(Work instructions): Which lines of the data contain the string "help"? Copy every one of them.

Entries taken from a collection:
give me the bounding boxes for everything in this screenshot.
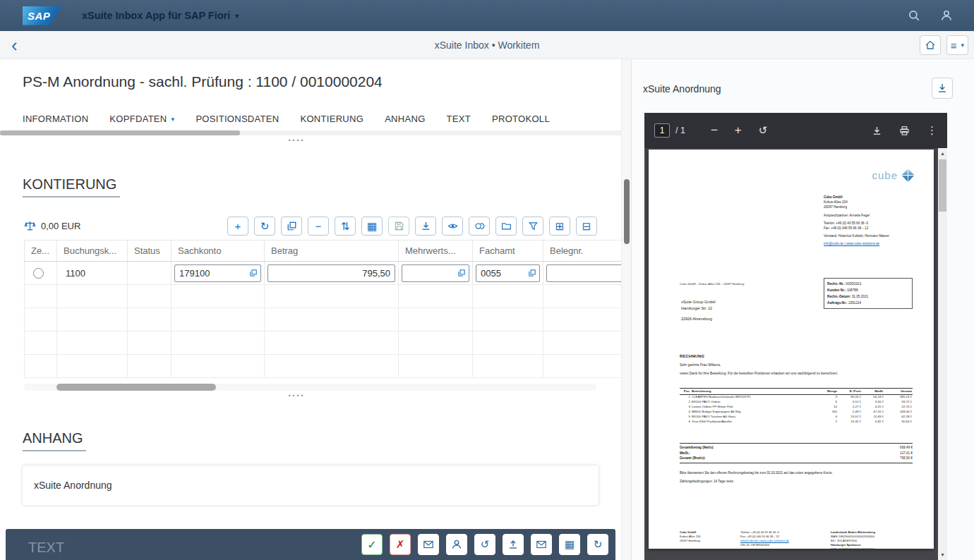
content-area: PS-M Anordnung - sachl. Prüfung : 1100 /…: [0, 59, 974, 560]
app-title-label: xSuite Inbox App für SAP Fiori: [82, 10, 230, 21]
download-attachment-button[interactable]: [932, 78, 953, 99]
page-count-label: / 1: [675, 126, 685, 135]
tab-kopfdaten[interactable]: KOPFDATEN▾: [109, 114, 174, 133]
upload-button[interactable]: [503, 534, 524, 555]
invoice-items-table: Pos. Bezeichnung Menge E.-Preis MwSt. Ge…: [680, 388, 913, 424]
tab-information[interactable]: INFORMATION: [23, 114, 88, 133]
attachment-title: xSuite Anordnung: [34, 480, 112, 491]
viewer-title: xSuite Anordnung: [643, 83, 721, 95]
pdf-viewer: 1 / 1 − + ↺ ⋮ cube: [644, 113, 947, 560]
tab-text[interactable]: TEXT: [447, 114, 471, 133]
company-street: Kubus-Allee 234: [824, 200, 913, 205]
tab-positionsdaten[interactable]: POSITIONSDATEN: [196, 114, 279, 133]
home-button[interactable]: [920, 35, 941, 55]
recipient-block: xSuite Group GmbH Hamburger Str. 12 2292…: [681, 299, 716, 322]
eye-icon: [447, 221, 458, 231]
zoom-in-button[interactable]: +: [735, 123, 742, 138]
app-title-menu[interactable]: xSuite Inbox App für SAP Fiori ▾: [82, 10, 239, 21]
items-col-qty: Menge: [819, 389, 838, 395]
invoice-line: 6Tesa 6300 Packband Abroller215,32 €5,82…: [680, 419, 913, 424]
save-template-button[interactable]: [388, 217, 409, 236]
download-icon: [872, 126, 882, 136]
squared-minus-icon: ⊟: [582, 221, 591, 231]
pdf-scrollbar[interactable]: ▲ ▼: [938, 148, 947, 560]
filter-button[interactable]: [522, 217, 543, 236]
items-col-total: Gesamt: [884, 389, 913, 395]
refresh-icon: ↻: [260, 221, 270, 231]
sap-logo[interactable]: SAP: [23, 6, 62, 25]
balance-scale-icon: [24, 220, 36, 232]
expand-rows-button[interactable]: ⊞: [549, 217, 570, 236]
undo-icon: ↺: [481, 538, 490, 551]
company-fax: Fax: +49 (0) 040 55 66 38 – 12: [824, 226, 913, 231]
approve-button[interactable]: ✓: [361, 534, 383, 555]
rotate-button[interactable]: ↺: [759, 124, 768, 137]
send-mail-button[interactable]: [531, 534, 552, 555]
sachkonto-input[interactable]: [174, 264, 261, 282]
scroll-up-icon[interactable]: ▲: [938, 151, 947, 156]
section-resize-grip[interactable]: ....: [0, 389, 593, 396]
recalculate-button[interactable]: ↻: [254, 217, 275, 236]
page-number-input[interactable]: 1: [654, 123, 670, 138]
copy-icon: [287, 221, 297, 231]
menu-button[interactable]: ≡ ▾: [946, 35, 968, 55]
invoice-intro: vielen Dank für Ihre Bestellung. Für die…: [680, 372, 913, 375]
copy-row-button[interactable]: [281, 217, 302, 236]
forward-user-button[interactable]: [446, 534, 467, 555]
table-button[interactable]: ▦: [559, 534, 580, 555]
company-phone: Telefon: +49 (0) 40 55 66 36 -0: [824, 221, 913, 226]
invoice-totals: Gesamtbetrag (Netto):668,49 € MwSt.:127,…: [680, 443, 913, 463]
pdf-download-button[interactable]: [872, 126, 882, 136]
grid-icon: ▦: [367, 221, 377, 231]
search-icon[interactable]: [908, 9, 920, 22]
tab-protokoll[interactable]: PROTOKOLL: [492, 114, 550, 133]
distribute-button[interactable]: ⇅: [335, 217, 356, 236]
inquiry-mail-button[interactable]: [418, 534, 439, 555]
value-help-icon[interactable]: [528, 269, 536, 277]
value-help-icon[interactable]: [457, 269, 466, 277]
column-header-mehrwertsteuer: Mehrwerts...: [399, 241, 473, 262]
recipient-street: Hamburger Str. 12: [681, 305, 716, 312]
scrollbar-thumb[interactable]: [624, 179, 630, 244]
column-header-belegnr: Belegnr.: [543, 241, 622, 262]
sender-line: Cube GmbH – Kubus-Allee 234 – 20097 Hamb…: [680, 282, 744, 286]
export-button[interactable]: [415, 217, 436, 236]
cube-diamond-icon: [901, 169, 914, 181]
section-resize-grip[interactable]: ....: [0, 134, 593, 141]
refresh-button[interactable]: ↻: [587, 534, 608, 555]
display-button[interactable]: [442, 217, 463, 236]
zoom-out-button[interactable]: −: [711, 123, 718, 138]
company-contact: Ansprechpartner: Annette Feger: [824, 213, 913, 218]
belegnr-input[interactable]: [546, 264, 621, 282]
pdf-more-button[interactable]: ⋮: [927, 124, 937, 137]
payment-terms: Zahlungsbedingungen: 14 Tage netto: [680, 480, 733, 483]
attachment-viewer-panel: xSuite Anordnung 1 / 1 − + ↺ ⋮: [631, 59, 974, 560]
user-icon[interactable]: [940, 9, 953, 22]
balance-amount: 0,00 EUR: [41, 221, 80, 231]
footer-line: 20097 Hamburg: [680, 539, 740, 543]
sync-icon: ↻: [594, 538, 603, 551]
plus-icon: +: [235, 221, 241, 231]
reject-button[interactable]: ✗: [390, 534, 411, 555]
chevron-down-icon: ▾: [172, 116, 175, 123]
scroll-down-icon[interactable]: ▼: [938, 552, 947, 557]
collapse-rows-button[interactable]: ⊟: [576, 217, 597, 236]
value-help-icon[interactable]: [249, 269, 258, 277]
screen: SAP xSuite Inbox App für SAP Fiori ▾ ‹ x…: [0, 0, 974, 560]
row-select-radio[interactable]: [33, 268, 44, 279]
delete-row-button[interactable]: −: [308, 217, 329, 236]
vertical-scrollbar[interactable]: [621, 59, 631, 560]
tab-kontierung[interactable]: KONTIERUNG: [300, 114, 363, 133]
pdf-print-button[interactable]: [899, 126, 910, 136]
add-row-button[interactable]: +: [227, 217, 248, 236]
table-view-button[interactable]: ▦: [361, 217, 383, 236]
copy-template-button[interactable]: [495, 217, 517, 236]
currency-button[interactable]: [469, 217, 490, 236]
send-back-button[interactable]: ↺: [474, 534, 495, 555]
table-row-empty: [25, 308, 622, 331]
attachment-item[interactable]: xSuite Anordnung: [23, 465, 599, 505]
betrag-input[interactable]: [267, 264, 395, 282]
meta-value: 31.05.2021: [852, 295, 868, 298]
scrollbar-thumb[interactable]: [939, 159, 946, 212]
tab-anhang[interactable]: ANHANG: [385, 114, 425, 133]
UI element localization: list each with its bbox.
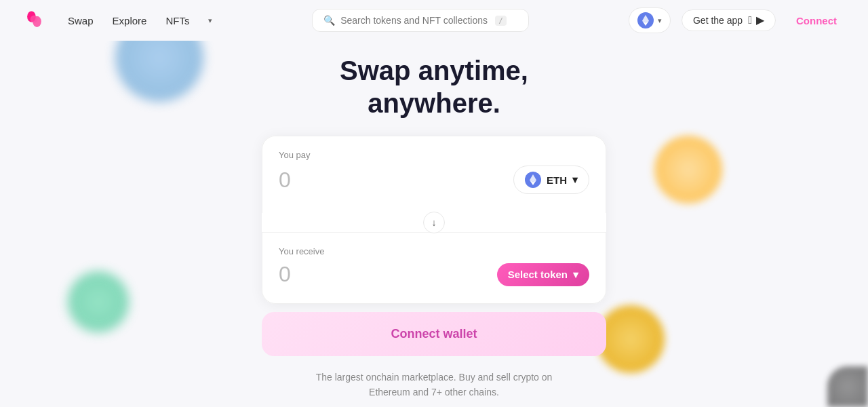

(Task solution):
value-help-icon[interactable]: [528, 269, 536, 277]
value-help-icon[interactable]: [457, 269, 466, 277]
value-help-icon[interactable]: [249, 269, 258, 277]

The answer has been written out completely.